Pasó otra semana bastante humillante. Raimundo estaba tan seguro de si mismo que solo me hacía la vida imposible cuando me enfrentaba a él. Me sentía como un esclavo en mi propia casa que no podía protestar, solo cumplir las ordenes de este dictador de 14 años.
 
Llegó un momento que no podía aguantar más y decidí llamar a la policía pasara lo que pasara. No quería denunciarle por maltrato, solo esperaba que los señores agente le pusieran en ridículo o le amenazaran con la cárcel o algo así para que se portara bien. Me armé de valor y cogí el teléfono. Había preparado en mi mente muchas veces lo que tenía que decir. Hablar en seguida de maltrato sin decir que yo, adulto, era el maltratado (eso lo aprendí de los servicios sociales) y darles mi dirección para que vinieran lo antes posible. No tardaron ni veinte minutos en llegar:
 
- Abran, policía...
 
Raimundo me miró con cara de odio diciendo:
 
- "¿No te abras atrevido a llamar a la policía?"
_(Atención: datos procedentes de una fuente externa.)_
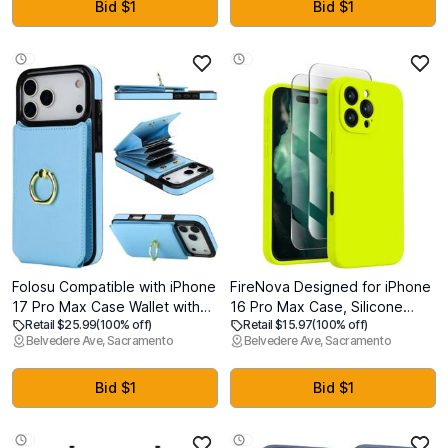
Pro with Kickstand,
Bid $1
Bid $1
Translucent Matte Cover 6.3",
Deep Blue
Folosu Compatible with iPhone
FireNova Designed for iPhone
17 Pro Max Case Wallet with
16 Pro Max Case, Silicone
Retail $25.99
(100% off)
Retail $15.97
(100% off)
Card Holder, 360Rotation
Upgraded [Camera
Belvedere Ave, Sacramento
Belvedere Ave, Sacramento
Finger Ring Holder Kickstand,
Protection] Phone Case, Soft
RFID Blocking Leather
Anti-Scratch Microfiber Lining
Protective Double Buttons
Inside, 2024, Fluorescent
Bid $1
Bid $1
Shockproof Cover 6.9 Inch
Green
Blue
- Tu me has obligado, Ray. Solo quiero que me trates con respeto...
 
Le dejé allí con la palabra en la boca, me dirigí a la puerta y la abrí.
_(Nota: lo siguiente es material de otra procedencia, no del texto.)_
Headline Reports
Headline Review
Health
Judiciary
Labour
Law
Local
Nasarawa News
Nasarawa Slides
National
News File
En frente a mi había dos policías un poco malhumorados y muy serios:
 
-       ¿Dónde está el menor?
-       Esta en el salón señores agentes, pero me gustaría aclararles algo, el maltratado soy yo.
-       ¿Pero que dice? ¿Cómo que el maltratado es usted? Hemos recibido un aviso de maltrato infantil.
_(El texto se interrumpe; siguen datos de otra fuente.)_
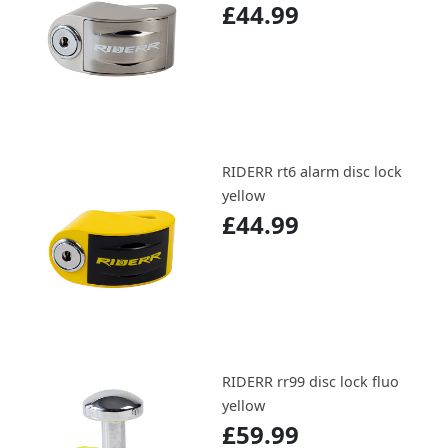
£44.99
RIDERR rt6 alarm disc lock
yellow
£44.99
RIDERR rr99 disc lock fluo
yellow
£59.99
-       Fui yo quien dejo el mensaje y no lo aclare, discúlpenme. El caso es que llevo semanas con continuas humillaciones y esto tiene que parar, no puedo seguir así.
-       Antes de escucharle tenemos que ver al menor y asegurarnos de que esta bien. Indíquenos donde está.
 
Les acompañé al salón. Allí estaba Raimundo tumbado en el sofá y mirándoles fijamente, con descaro y sin decir nada.
 
 
El policía me miró con cara estupefacta y muy enfadado.
 
-       Le repito, indíqueme donde esta el menor...
-       Pero ahí está en el sofá tirado.
-       Esta Usted loco, aquí solo hay un gato.
-       Si es Raimundo o Ray... Es él quien me esta maltratando desde hace meses.
 
El segundo policía intervino con una voz muy seria:
 
- Solo le digo dos cosas, señor: si nos vuelve a llamar para quejarse de su gato primero va a pasar una noche en la cárcel por mofa de la autoridad. Y segundo, los niños reales que sufren maltrato de verdad merecen un respeto. No nos haga perder el tiempo con sus tonterías.
 
Y se fueron los dos policías dando un portazo y gritando por la escalera.
 
- Este tío esta pirado, apunta la dirección por si llama otra vez
 
Mientras tanto Raimundo se reía diciéndome....
 
-       Ya lo ves, nadie te va a creer. Yo soy el dueño de esta casa y me perteneces. A partir de ahora harás todo lo que yo te diga.... Llamar a la policía no te va a valer de nada y nunca te valdrá.  Eres un loco que habla con los gatos… Tráeme la cena, esa gelatina que me gusta tanto o te destrozo la casa.
 
Tuve que salir a comprarlo, pues no tenía en casa. Finalmente quedó claro que el que mandaba en casa era él.